3. Translational and industry beneficiaries - The reference dataset of normal human kidney cell types generated by this project can be used to allow diseases-associated genes, proteins and pathways to be mapped onto specific cell types providing important potential insights into aetiopathogenesis and potentially identifying novel therapeutic targets in a number of kidney diseases. We will ensure dissemination of this information to colleagues in industry via peer-reviewed publication and by presentations at joint meetings with pharma, such as the Cambridge Varsity Meeting with GlaxoSmithKline. The project will be of particular relevance to those developing therapies for :
a. Autoimmune diseases involving the kidneys.
b. Glomerulonephritides, including IgA nephropathy, membranous GN, diabetic nephropathy.
c. Acute kidney injury (AKI), which most commonly occurs due to hypotension, ischaemia or nephrotoxins, resulting in acute tubular necrosis (ATN). ATN is also the commonest cause of delayed graft function in kidney transplantation.
d. Chronic kidney disease (CKD). CKD represents represents the common end-phenotype of a number of processes and is characterized by fibrosis and tubular atrophy. There are currently no specific treatments.

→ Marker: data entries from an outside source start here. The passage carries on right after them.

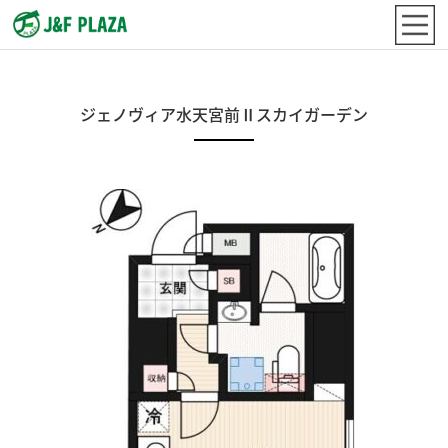
ジェノヴィア水天宮前Ⅱスカイガーデン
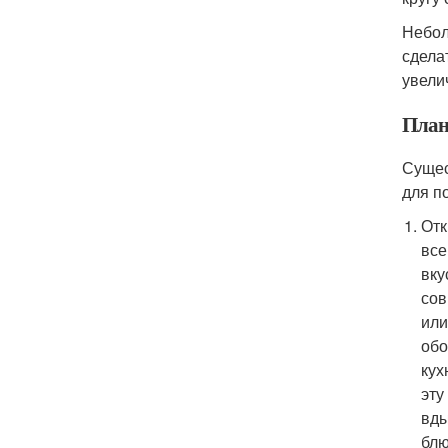
Небол
сдела
увели
План
Сущес
для п
Отк
все
вку
сов
или
обо
кух
эту
вды
блю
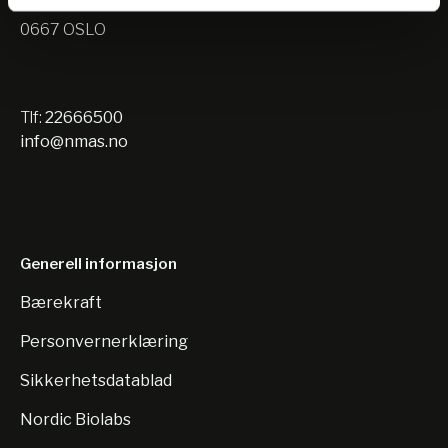
Nils Hansens vei 10
0667 OSLO
Tlf:
22666500
info@nmas.no
Generell informasjon
Bærekraft
Personvernerklæring
Sikkerhetsdatablad
Nordic Biolabs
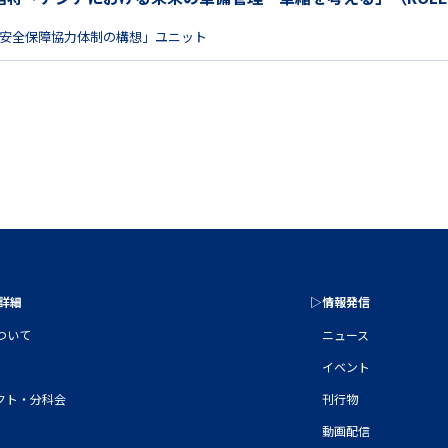
安全保障協力体制の構想」ユニット
の詳細
▷情報発信
について
ニュース
イベント
クト・分科会
刊行物
動画配信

4. Patients, economic and societal benefits
The identification of new therapeutic strategies in kidney disease would have a significant health-economic benefits, as renal replacement therapy (dialysis and transplantation) is very costly. For example, ATN associated with AKI affects 10% of hospital inpatients and round 10-15% of these patients will require at least one session of dialysis costing £150 per session, and together costing the NHS tens of millions of pounds per annum. Furthermore, some patients with CKD progress to end-stage renal failure, requiring dialysis or a transplant to sustain life. Provision of chronic dialysis requires substantial resource, 2% of total NHS budget, and in the US, $25 billion, representing 27% of the total Medicare budget.

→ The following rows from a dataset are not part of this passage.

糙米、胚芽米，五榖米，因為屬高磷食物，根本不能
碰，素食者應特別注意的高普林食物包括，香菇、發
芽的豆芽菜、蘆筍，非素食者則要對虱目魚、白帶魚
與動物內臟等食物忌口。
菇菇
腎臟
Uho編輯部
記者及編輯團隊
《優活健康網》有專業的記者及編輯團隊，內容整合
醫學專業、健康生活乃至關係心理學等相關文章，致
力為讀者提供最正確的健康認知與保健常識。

Amelioration of AKI in renal transplantation would also achieve a significant cost saving; more than half of kidneys obtained from deceased cardiac death donors develop ATN, necessitating the patient to receive one or more sessions of dialysis with its attendant risks and costs. Having treatments for AKI and CKD would also expand the number of organs that could be used for transplantation, with the ultimate effect of reducing the number of patients on dialysis. The avoidance of dialysis not only has economic benefits, but also has societal benefits, since many patients receiving dialysis are unable to work due to the time constraints imposed by the requirement for thrice weekly dialysis sessions. Transplantation restores patient independence and frequently facilitates a return to work.
Therefore datasets that will potentially shed light on new treatment strategies for these conditions would have substantial societal and economic benefits, as well as benefits for individual patient's quality of life.